Interestingly, DC also has the highest average debt per borrower at $ 58,200 – a whopping $ 23,433 more than the average for the 50 states and DC. This may make it less surprising that residents are looking for student debt relief, but it does not indicate a greater correlation between debt balances and search volume.
Student Loan Hero’s senior writer Andrew Pentis believes DC’s political energy is a factor, as any federal student loan forgiveness laws would likely come from the capital, be it the White House or the Capitol.
“You can bet that the people of the DC region are better prepared for the political winds that blow in their own backyard,” says Pentis.
Neither debt nor delinquency fuel searches for forgiveness
One might assume that those with higher college debt are more interested in forgiveness, but they might be wrong. Those who google for student debt relief or similar terms may not have more debt than those who search less frequently.
In the 10 states most frequently searching for student loan terms, borrowers have an average of $ 35,320 in student debt versus $ 34,300 in the 10 least searching.
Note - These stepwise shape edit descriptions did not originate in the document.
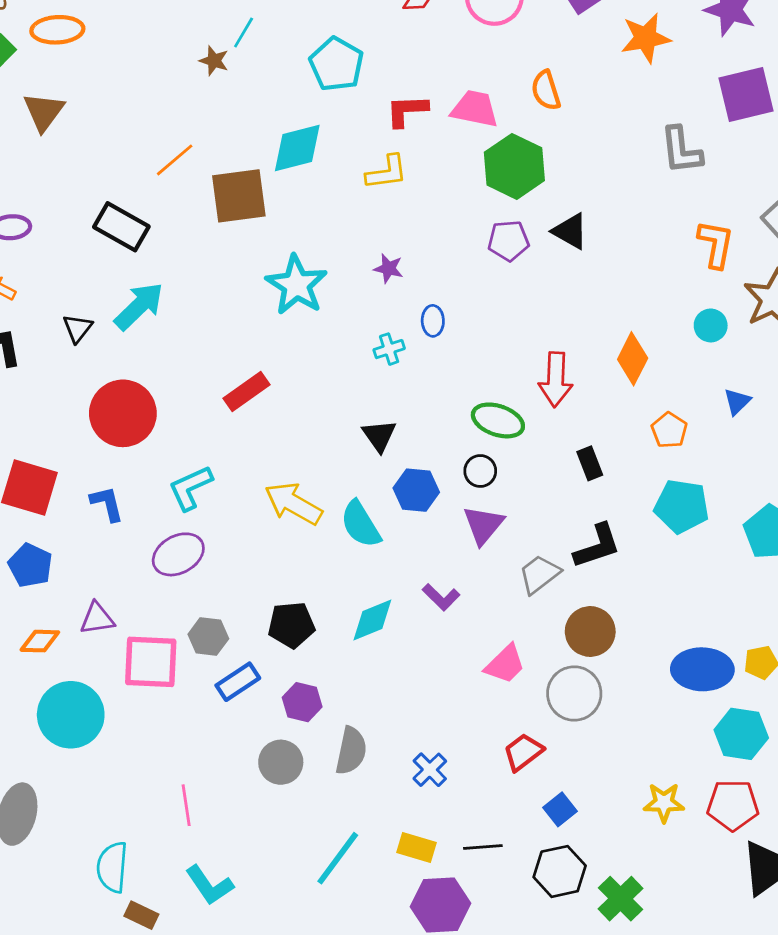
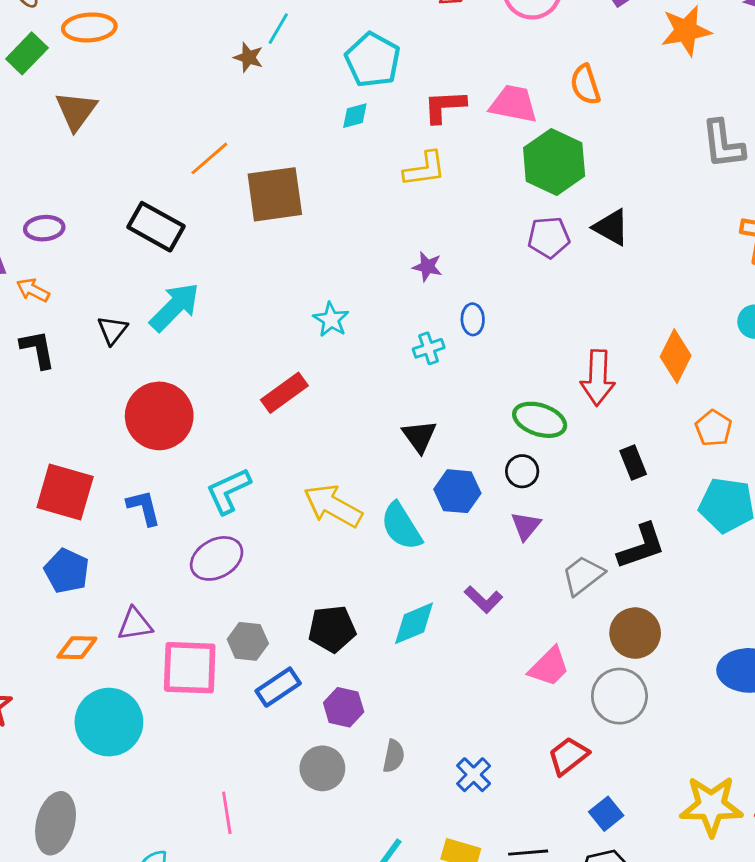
cyan diamond: (297, 148) -> (355, 116), moved, size x0.5
cyan star: (297, 285) -> (331, 320), moved, size x0.6
purple triangle: (483, 525) -> (526, 526), size x0.7
gray semicircle: (351, 751) -> (394, 756), size x0.7
yellow star: (664, 803) -> (711, 806), size x1.5

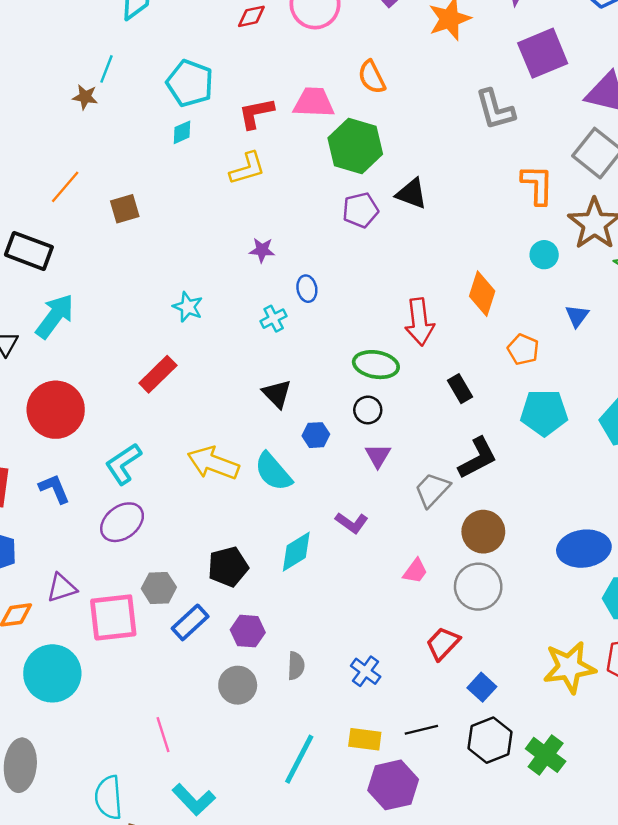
brown square: (275, 194) -> (125, 209), size x0.6
blue hexagon: (457, 491) -> (316, 435), size x0.7
pink trapezoid: (549, 667) -> (415, 571), size x0.7

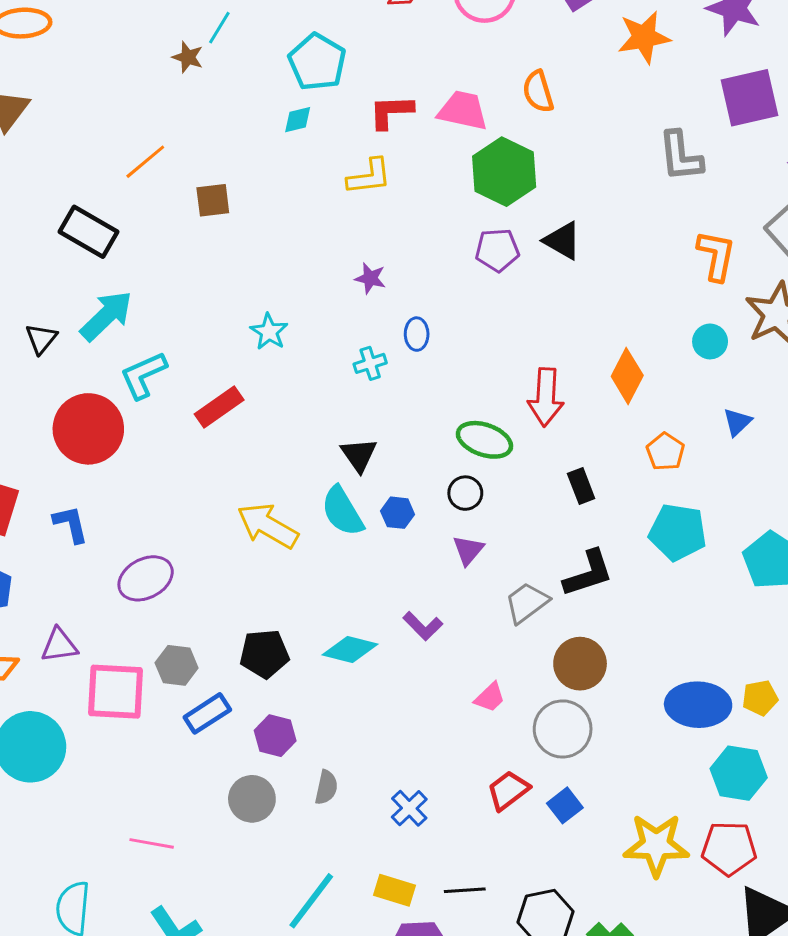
cyan L-shape: (123, 464) -> (143, 375), moved
cyan semicircle: (273, 472) -> (342, 511), moved
cyan diamond: (296, 552) -> (350, 650), turned 36
blue square: (482, 687) -> (565, 805), moved
pink line: (163, 735) -> (152, 843), turned -72

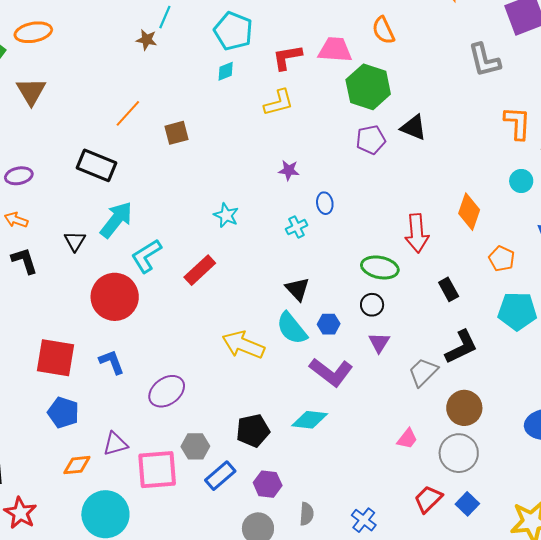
purple L-shape: (423, 626) -> (331, 372), moved, size x1.6

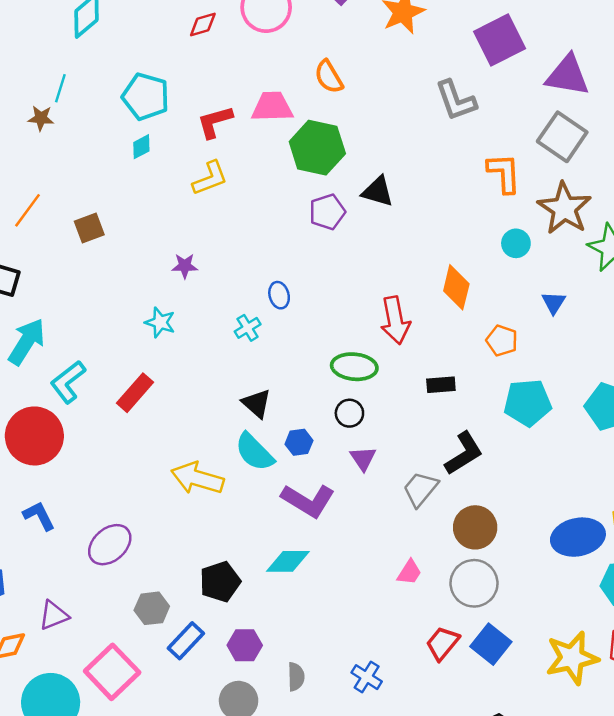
purple star: (289, 170) -> (185, 266), moved
black rectangle: (449, 289) -> (441, 385), turned -60
pink square: (157, 470) -> (112, 672), moved, turned -33
blue square: (467, 504) -> (491, 644), size x1.4

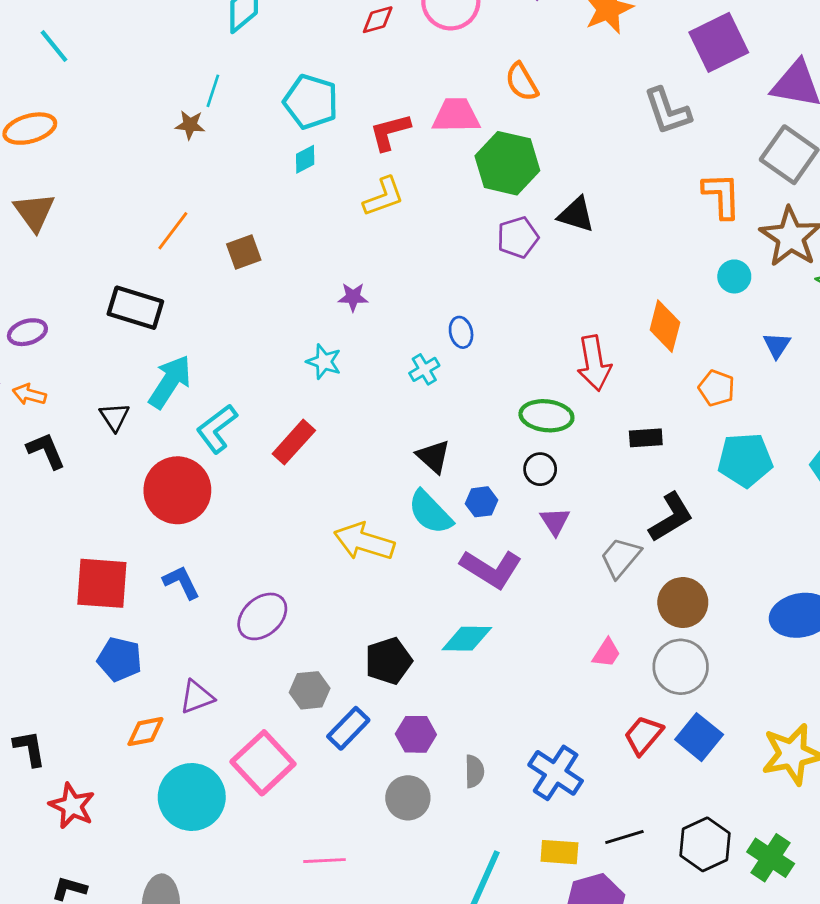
blue cross: (367, 677) -> (556, 773), size x1.5

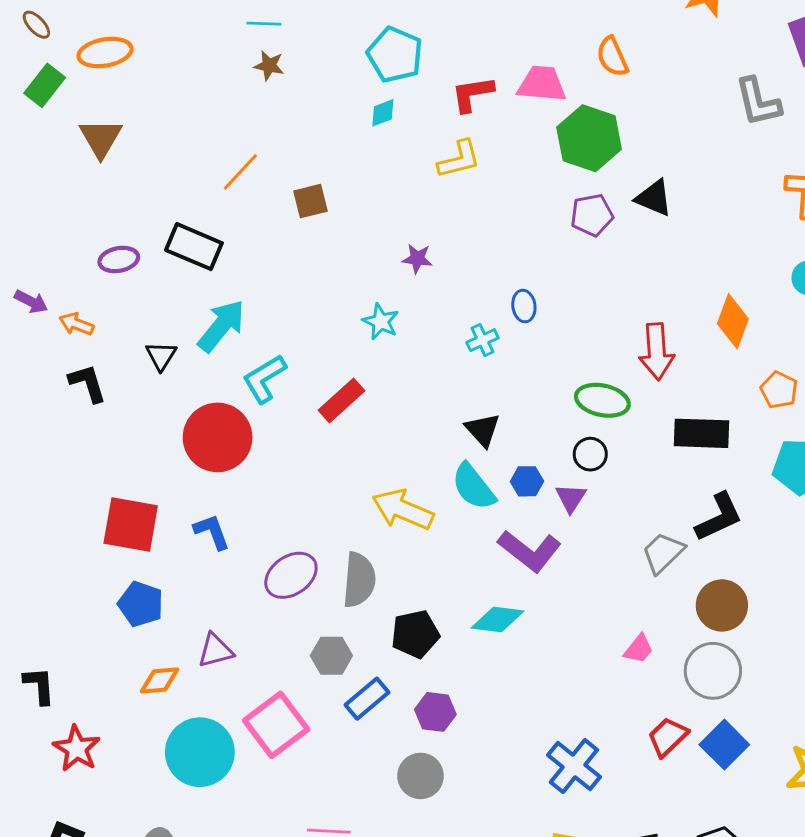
cyan line: (213, 91) -> (264, 24), moved, turned 68
purple ellipse: (27, 332) -> (119, 259), moved
black rectangle: (646, 438) -> (702, 433), size x1.6
purple triangle: (555, 521) -> (571, 498), moved
gray semicircle: (474, 771) -> (359, 580), moved, size x1.6

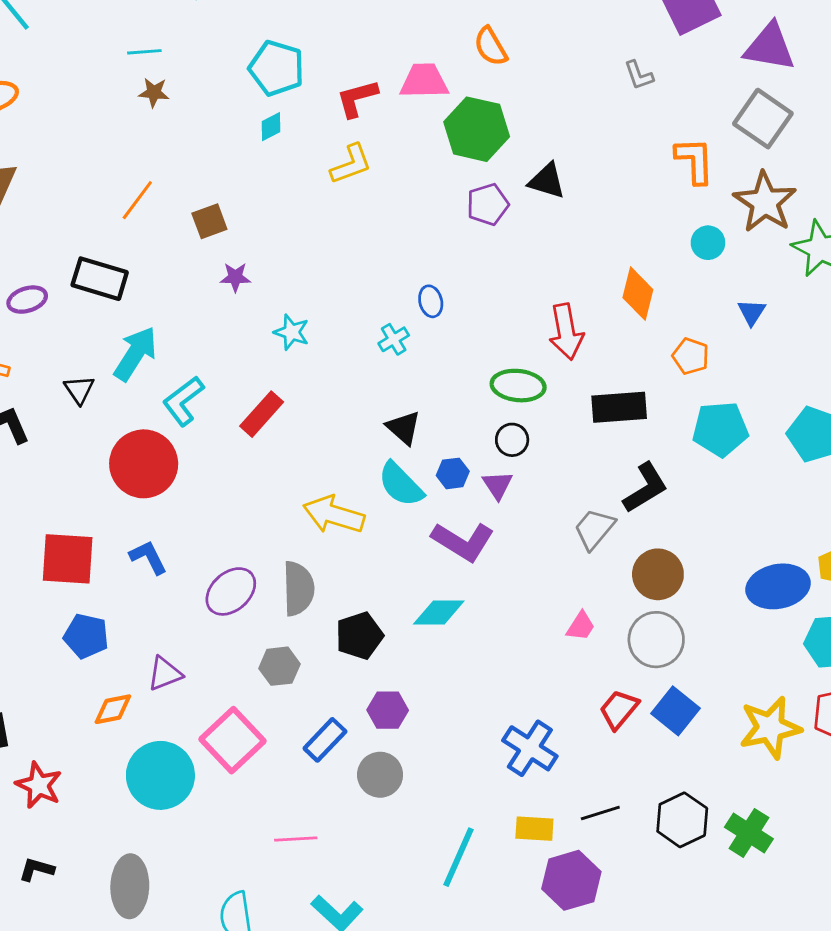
gray L-shape: (758, 102) -> (639, 75), size x0.6
purple star: (417, 259) -> (235, 277), moved
blue rectangle: (367, 699) -> (325, 740), moved

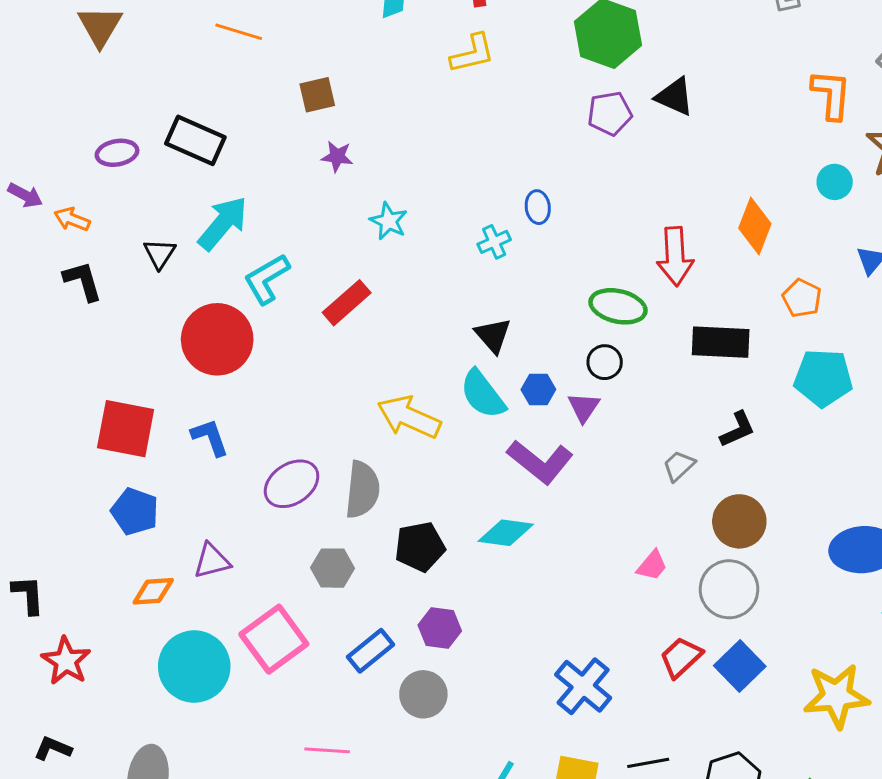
orange line: (137, 200) -> (239, 32), moved, turned 63
black L-shape: (645, 488) -> (737, 429), size x0.7
gray trapezoid: (594, 529) -> (679, 466), size x0.7

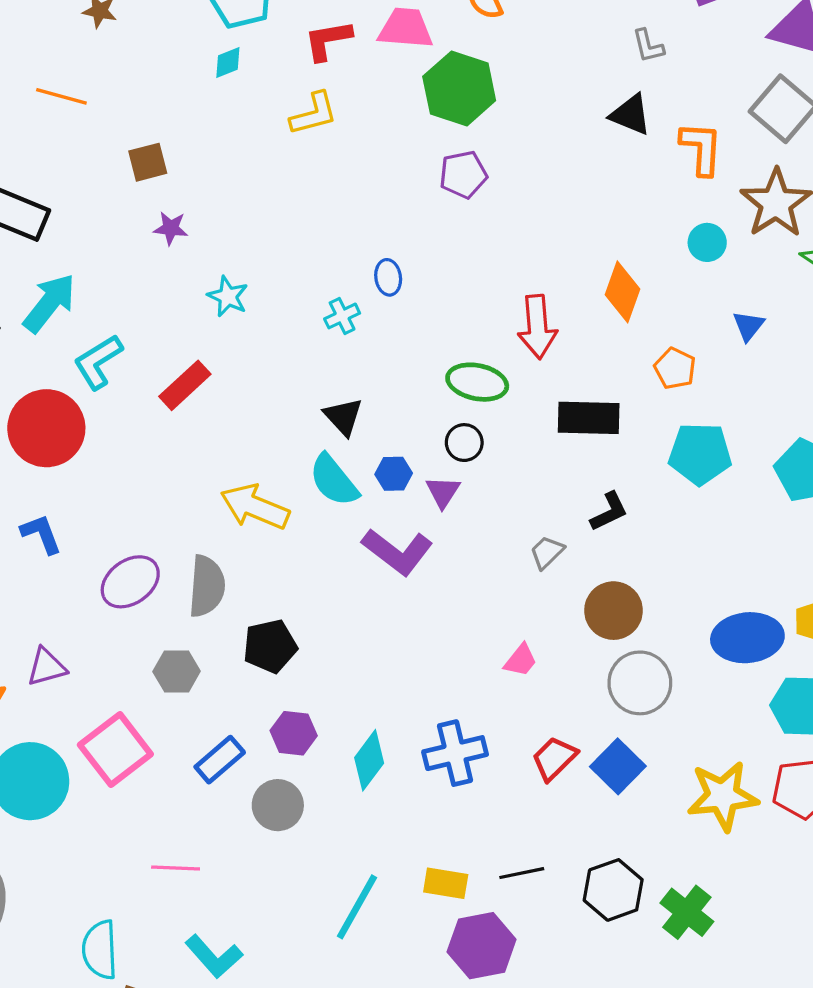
black triangle: (675, 97) -> (631, 115), moved
cyan diamond: (506, 533) -> (369, 760), moved, turned -60
gray circle: (729, 589) -> (640, 683), moved
blue cross: (583, 686) -> (455, 753), moved, turned 38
The small difference – only about $ 1,000 – shows that higher debt levels may not cause borrowers to look for forgiveness options or news. While DC happens to have the top spots for debt balances and remission searches, North Dakota has the lowest average student loan balance ($ 27,800), but it comes in 15th on the search rankings.
Likewise, states with a high search volume are not necessarily more in default on their loans than states with fewer searchers. (Accounts are considered overdue once a borrower misses a payment.)
In the 50 states and DC, 10% of student loan borrowers are in default – and both of the groups of states that are most and least likely to ask have, on average, almost the same proportion of defaulting borrowers. In fact, the 10 states most interested in debt relief have a slightly lower default rate of 10.2%, compared to 10.9% in states that are less term-searching.
Regardless of whether or not residents of certain states search for these terms, people can agree, Pentis says.
“Debt loans harm adults who should be working toward other personal financial goals like buying or maintaining a home and saving up for retirement,” says Pentis.